Como On Yoga entrou na sua vida, então?
Estava passando férias em Alagoas, junto com a minha esposa, quando conheci um produtor de Pernambuco, que – olha só a coincidência – vem a ser cunhado desse fotógrafo, o Michael O’Neill. Nesse primeiro momento tivemos uma longa conversa, me contou toda a história dele, dos quarenta anos de carreira nos EUA e tal. Nada havia ficado definido, nem sugestão, foi apenas um bate-papo, mesmo. Achei OK, mas no ano seguinte, quando voltei lá, no dia 30 de dezembro para passarmos a virada do ano, o reencontrei. E, dessa vez, já veio com o livro em mãos – esse livro, o On Yoga – e me perguntou se não queria fazer um documentário a respeito. Passei a noite lendo, na véspera do réveillon, e no outro dia fui conversar com o Michael. Foi quando, finalmente, nos conhecemos. Haviam ali duas coisas que me interessavam: era algo extremamente estético, visual, e também a possibilidade de perguntar a esses gurus sobre o mundo de hoje, discutir temas atuais, entende? Queria saber o que pensam a respeito da morte, da vida, da sociedade, dos problemas de hoje.
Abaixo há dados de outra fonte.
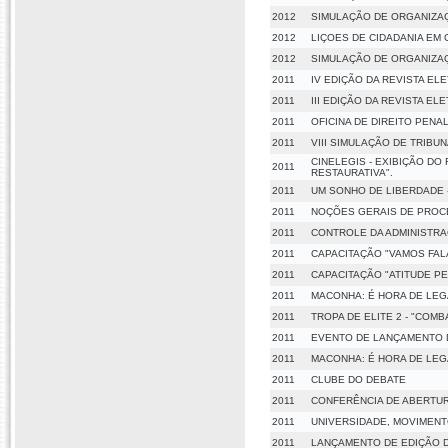
2012
SIMULAÇÃO DE ORGANIZA
2012
LIÇOES DE CIDADANIA EM
2012
SIMULAÇÃO DE ORGANIZAÇ
2011
IV EDIÇÃO DA REVISTA EL
2011
III EDIÇÃO DA REVISTA EL
2011
OFICINA DE DIREITO PEN
2011
VIII SIMULAÇÃO DE TRIBUN
CINELEGIS - EXIBIÇÃO DO
2011
RESTAURATIVA".
2011
UM SONHO DE LIBERDADE -
2011
NOÇÕES GERAIS DE PROC
2011
CONTROLE DA ADMINISTRA
2011
CAPACITAÇÃO "VAMOS FAL
2011
CAPACITAÇÃO "ATITUDE P
2011
MACONHA: É HORA DE LEG
2011
TROPA DE ELITE 2 - "COM
2011
EVENTO DE LANÇAMENTO DA
2011
MACONHA: É HORA DE LEG
2011
CLUBE DO DEBATE
2011
CONFERÊNCIA DE ABERTUR
2011
UNIVERSIDADE, MOVIMEN
2011
LANÇAMENTO DE EDIÇÃO DA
São pensadores, afinal, e seria instigante descobrir como abordariam temas do mundo moderno. Como, enfim, uma tradição milenar se aplicaria hoje em dia: religião, pensamento, condutas morais. Era importante dar voz a essas doutrinas. E, assim, me propus a reconstruir essa viagem que tinha sido só dele, mas agora não só em imagens, mas também em som e movimento.

 

On Yoga é um reflexo do seu relacionamento com o fotografo Michael O’Neill. Gostaria que você falasse um pouco dessa parceria.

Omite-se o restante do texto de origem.